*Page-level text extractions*
⁂
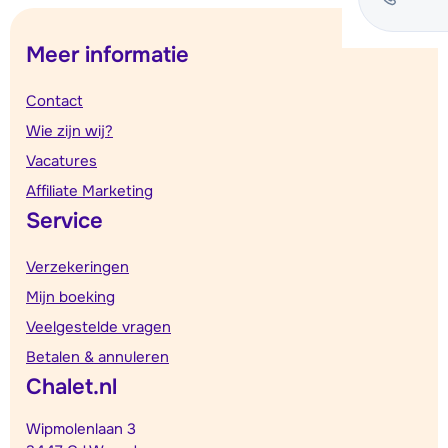
Meer informatie
Contact
Wie zijn wij?
Vacatures
Affiliate Marketing
Service
Verzekeringen
Mijn boeking
Veelgestelde vragen
Betalen & annuleren
Chalet.nl
Wipmolenlaan 3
⁂
*PROBLEM DESCRIPTION*
In your copy, restate the data above word for word but leave out any picture.

*ANSWER AREA*
Meer informatie
Contact
Wie zijn wij?
Vacatures
Affiliate Marketing
Service
Verzekeringen
Mijn boeking
Veelgestelde vragen
Betalen & annuleren
Chalet.nl
Wipmolenlaan 3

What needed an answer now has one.